Scientists at the Sabatino Ventura of Monash University in Australia have taken a different route: Instead of blocking the production of sperm, researchers are now trying to block its transport.
When a man ejaculates, smooth muscle propels the sperm out of the epididymis through a tube called the vas deferens, into the urethra and out of the body. The muscle is controlled by hormonal signals that tell the muscles to expel the sperm from the body.
These receptors, known as 1A-adrenoceptors and P2X1-purinoceptors, have been successfully blocked in the past, but the method used led to decreased male fertility, but not entirely. Male mice with blocked receptors could still father offspring about half the time.
Older studies focused on blocking one of the two receptors, which may have caused the unblocked receptor to be beefed up to compensate.

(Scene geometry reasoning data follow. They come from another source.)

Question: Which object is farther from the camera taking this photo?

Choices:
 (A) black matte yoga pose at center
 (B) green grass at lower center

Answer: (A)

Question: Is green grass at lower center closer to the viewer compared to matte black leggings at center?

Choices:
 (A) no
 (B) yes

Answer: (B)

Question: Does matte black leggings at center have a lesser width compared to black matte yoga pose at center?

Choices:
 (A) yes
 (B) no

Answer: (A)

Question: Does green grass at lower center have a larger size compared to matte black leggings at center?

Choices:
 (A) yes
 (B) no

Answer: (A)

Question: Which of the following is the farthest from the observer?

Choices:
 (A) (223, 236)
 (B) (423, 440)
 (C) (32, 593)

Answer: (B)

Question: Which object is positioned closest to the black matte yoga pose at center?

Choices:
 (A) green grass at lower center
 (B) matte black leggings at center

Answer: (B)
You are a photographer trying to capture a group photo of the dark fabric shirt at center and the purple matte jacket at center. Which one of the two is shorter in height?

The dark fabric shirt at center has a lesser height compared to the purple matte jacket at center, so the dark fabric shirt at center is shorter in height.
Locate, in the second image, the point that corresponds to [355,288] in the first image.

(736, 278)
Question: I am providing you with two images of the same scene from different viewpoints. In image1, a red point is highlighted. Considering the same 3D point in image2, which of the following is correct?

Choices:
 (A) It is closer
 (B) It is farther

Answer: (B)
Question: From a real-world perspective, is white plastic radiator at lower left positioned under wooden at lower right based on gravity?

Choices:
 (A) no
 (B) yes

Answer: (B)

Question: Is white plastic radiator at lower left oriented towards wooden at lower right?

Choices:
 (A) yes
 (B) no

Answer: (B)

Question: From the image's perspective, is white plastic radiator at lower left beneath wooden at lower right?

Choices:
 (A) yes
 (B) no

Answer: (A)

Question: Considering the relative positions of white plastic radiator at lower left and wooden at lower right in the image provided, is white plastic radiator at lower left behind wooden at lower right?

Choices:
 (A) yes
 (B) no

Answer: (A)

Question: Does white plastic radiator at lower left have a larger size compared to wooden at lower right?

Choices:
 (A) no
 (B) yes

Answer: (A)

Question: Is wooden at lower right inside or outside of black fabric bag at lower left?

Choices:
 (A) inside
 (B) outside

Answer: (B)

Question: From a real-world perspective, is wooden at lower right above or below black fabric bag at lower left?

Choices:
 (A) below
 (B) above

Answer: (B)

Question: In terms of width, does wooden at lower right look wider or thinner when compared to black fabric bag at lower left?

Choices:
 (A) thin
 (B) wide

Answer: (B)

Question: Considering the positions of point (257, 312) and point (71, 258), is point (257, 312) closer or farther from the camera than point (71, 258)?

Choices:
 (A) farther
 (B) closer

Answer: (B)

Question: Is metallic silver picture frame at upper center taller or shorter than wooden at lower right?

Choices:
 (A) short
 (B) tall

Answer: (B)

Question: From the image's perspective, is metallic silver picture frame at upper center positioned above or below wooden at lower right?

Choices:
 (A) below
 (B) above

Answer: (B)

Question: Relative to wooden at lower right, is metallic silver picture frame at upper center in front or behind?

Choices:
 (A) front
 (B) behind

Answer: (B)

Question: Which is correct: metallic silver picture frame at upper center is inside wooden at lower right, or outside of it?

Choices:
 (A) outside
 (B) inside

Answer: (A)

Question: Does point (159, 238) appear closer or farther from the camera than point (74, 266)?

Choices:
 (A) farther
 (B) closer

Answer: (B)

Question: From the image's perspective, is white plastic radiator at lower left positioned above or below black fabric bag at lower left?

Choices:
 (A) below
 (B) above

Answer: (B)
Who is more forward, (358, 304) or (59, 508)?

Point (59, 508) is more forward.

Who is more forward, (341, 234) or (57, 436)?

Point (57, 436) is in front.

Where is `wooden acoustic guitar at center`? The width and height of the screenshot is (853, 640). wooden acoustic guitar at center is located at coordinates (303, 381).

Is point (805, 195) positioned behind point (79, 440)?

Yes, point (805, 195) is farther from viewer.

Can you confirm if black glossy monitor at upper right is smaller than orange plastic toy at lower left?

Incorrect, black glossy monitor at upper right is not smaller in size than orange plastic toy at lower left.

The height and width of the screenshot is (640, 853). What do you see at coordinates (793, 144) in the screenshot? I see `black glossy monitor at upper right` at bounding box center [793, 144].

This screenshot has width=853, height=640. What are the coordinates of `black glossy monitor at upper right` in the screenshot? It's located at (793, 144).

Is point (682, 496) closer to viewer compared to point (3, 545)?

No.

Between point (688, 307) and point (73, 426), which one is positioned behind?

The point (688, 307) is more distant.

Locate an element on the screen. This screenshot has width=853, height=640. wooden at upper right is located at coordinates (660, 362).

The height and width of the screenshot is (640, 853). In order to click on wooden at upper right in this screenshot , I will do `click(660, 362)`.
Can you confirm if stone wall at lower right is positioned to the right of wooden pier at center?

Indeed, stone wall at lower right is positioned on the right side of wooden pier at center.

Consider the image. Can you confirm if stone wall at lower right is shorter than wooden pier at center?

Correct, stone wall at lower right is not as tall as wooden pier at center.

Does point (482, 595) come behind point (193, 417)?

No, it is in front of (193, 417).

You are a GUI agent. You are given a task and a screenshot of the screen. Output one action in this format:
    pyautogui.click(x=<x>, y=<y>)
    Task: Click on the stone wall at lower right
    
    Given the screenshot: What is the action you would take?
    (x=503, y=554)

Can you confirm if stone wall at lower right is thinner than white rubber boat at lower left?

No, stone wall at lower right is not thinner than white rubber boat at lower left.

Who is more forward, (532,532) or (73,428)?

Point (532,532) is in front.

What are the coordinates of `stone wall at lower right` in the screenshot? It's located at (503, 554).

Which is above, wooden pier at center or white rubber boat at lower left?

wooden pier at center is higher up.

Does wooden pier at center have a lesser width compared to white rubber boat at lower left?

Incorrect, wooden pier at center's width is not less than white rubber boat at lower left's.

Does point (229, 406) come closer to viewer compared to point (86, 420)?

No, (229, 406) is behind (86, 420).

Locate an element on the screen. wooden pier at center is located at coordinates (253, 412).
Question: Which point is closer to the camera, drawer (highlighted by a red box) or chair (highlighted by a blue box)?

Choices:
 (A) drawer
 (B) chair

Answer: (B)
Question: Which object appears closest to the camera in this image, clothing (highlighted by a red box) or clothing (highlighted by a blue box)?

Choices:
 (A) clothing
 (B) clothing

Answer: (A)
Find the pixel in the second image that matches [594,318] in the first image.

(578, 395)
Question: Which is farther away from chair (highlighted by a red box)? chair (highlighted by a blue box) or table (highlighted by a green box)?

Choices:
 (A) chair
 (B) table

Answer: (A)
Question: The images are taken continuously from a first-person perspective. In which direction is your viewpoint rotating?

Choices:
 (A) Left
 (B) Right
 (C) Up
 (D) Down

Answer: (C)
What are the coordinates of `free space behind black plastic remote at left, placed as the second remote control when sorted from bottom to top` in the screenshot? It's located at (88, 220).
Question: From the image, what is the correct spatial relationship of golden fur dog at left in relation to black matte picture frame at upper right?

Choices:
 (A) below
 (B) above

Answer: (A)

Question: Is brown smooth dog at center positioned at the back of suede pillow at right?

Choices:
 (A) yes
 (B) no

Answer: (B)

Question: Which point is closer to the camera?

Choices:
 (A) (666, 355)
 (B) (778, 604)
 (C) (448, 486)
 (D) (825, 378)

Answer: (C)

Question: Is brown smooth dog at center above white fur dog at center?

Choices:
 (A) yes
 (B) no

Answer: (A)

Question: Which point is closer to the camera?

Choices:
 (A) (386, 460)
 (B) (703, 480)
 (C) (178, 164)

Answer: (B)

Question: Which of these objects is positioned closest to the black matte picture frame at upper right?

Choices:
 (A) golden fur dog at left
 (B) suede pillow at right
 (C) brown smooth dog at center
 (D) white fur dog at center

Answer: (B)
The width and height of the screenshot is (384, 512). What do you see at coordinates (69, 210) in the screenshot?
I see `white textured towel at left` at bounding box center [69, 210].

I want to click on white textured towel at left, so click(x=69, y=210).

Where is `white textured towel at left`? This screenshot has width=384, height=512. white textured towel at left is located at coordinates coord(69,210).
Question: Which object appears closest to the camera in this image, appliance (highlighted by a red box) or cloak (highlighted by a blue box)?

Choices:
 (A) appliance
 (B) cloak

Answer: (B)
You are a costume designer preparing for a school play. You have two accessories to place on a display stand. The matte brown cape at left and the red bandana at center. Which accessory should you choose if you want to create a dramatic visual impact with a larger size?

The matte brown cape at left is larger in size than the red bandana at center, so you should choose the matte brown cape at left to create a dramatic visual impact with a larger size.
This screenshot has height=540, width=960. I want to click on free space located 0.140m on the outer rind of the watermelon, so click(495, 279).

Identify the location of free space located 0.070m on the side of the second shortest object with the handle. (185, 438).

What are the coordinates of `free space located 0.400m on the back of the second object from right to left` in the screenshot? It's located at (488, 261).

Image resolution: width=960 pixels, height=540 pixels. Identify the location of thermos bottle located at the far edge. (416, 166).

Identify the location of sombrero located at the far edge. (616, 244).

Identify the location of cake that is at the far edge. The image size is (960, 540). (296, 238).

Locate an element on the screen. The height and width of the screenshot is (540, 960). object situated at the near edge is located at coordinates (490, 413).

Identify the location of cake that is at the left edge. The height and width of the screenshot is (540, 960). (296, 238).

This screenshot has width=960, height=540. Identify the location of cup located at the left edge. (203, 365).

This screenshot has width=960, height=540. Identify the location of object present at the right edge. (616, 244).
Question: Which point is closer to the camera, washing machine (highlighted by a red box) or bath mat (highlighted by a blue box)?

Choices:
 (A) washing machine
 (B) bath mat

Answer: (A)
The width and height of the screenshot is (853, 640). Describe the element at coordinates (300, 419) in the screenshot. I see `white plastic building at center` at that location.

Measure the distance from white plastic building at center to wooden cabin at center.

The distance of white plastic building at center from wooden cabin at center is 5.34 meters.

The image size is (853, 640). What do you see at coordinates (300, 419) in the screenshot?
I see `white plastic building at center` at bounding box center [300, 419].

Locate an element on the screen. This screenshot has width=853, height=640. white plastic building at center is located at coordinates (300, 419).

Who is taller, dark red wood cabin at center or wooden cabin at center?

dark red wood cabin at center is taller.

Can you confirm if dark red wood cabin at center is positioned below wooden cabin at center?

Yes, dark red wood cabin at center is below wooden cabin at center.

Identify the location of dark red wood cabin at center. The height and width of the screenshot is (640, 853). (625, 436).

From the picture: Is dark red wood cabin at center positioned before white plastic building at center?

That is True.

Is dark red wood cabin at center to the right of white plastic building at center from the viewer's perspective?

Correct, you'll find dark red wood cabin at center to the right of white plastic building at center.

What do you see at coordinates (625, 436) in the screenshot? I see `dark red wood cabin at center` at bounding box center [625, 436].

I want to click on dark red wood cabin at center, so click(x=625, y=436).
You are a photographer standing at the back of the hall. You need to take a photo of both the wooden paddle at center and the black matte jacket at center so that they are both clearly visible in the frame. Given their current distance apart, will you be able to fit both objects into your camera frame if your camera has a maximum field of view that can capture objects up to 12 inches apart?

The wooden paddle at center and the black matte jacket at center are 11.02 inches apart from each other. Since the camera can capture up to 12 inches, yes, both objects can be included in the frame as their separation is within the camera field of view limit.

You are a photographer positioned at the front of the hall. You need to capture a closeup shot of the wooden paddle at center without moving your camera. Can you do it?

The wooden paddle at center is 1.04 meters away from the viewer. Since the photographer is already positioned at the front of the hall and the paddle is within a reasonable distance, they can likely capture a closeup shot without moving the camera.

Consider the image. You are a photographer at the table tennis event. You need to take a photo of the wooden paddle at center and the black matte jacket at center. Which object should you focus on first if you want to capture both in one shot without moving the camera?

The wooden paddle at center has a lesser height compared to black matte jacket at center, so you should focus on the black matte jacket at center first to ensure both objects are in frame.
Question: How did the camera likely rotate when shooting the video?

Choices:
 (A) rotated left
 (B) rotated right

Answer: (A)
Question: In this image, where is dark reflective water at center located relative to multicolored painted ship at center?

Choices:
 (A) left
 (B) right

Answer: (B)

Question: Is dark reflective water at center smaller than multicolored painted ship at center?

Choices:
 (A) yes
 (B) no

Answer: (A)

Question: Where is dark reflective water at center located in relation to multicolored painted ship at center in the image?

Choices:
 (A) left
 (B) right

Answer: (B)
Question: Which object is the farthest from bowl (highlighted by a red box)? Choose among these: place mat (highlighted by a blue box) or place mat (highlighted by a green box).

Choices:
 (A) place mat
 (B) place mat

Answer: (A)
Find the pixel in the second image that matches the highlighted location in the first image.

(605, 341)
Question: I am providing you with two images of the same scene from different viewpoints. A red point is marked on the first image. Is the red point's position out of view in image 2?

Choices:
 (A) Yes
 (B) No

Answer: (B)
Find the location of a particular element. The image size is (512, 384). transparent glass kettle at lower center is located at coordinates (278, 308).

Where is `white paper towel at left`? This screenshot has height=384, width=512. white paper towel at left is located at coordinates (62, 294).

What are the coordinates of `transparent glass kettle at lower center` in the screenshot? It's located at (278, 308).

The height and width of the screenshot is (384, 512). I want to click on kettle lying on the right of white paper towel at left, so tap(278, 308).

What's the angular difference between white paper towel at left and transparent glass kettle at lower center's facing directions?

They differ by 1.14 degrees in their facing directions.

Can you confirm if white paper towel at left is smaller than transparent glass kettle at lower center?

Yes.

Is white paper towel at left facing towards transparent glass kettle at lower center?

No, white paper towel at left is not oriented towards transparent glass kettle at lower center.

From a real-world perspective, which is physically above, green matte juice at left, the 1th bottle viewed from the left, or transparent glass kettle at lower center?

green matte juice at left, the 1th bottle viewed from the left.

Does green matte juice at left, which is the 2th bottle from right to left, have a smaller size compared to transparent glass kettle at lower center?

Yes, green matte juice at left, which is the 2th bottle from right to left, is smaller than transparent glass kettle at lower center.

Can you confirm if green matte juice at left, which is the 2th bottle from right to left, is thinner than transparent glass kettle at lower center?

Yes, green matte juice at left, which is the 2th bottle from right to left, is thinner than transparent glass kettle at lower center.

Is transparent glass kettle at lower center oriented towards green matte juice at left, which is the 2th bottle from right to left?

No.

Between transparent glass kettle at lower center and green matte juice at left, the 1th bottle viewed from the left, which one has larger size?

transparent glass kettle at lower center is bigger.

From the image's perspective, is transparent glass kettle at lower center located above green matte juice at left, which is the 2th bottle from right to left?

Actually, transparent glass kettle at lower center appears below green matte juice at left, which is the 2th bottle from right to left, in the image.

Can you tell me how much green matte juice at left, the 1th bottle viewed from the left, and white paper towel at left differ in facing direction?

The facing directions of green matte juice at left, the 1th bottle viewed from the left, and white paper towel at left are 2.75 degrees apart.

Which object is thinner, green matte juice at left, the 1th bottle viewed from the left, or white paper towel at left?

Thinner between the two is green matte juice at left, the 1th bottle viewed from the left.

In the new study, the researchers bred mice that lacked both 1A-adrenoceptors and P2X1-purinoceptros. Female mice could still reproduce as normal. Males pursued the females and mated as usual but it never led to babies.
The males were producing sperm that was viable for artificial insemination, but the muscle responsible for ejecting sperm was not contracting, as it should, suggesting that the lack of receptors stopped ejaculation.
This discovery may lead to a future pill that would block both receptors, and possibly put an end to the discussion of who will sleep on the wet spot.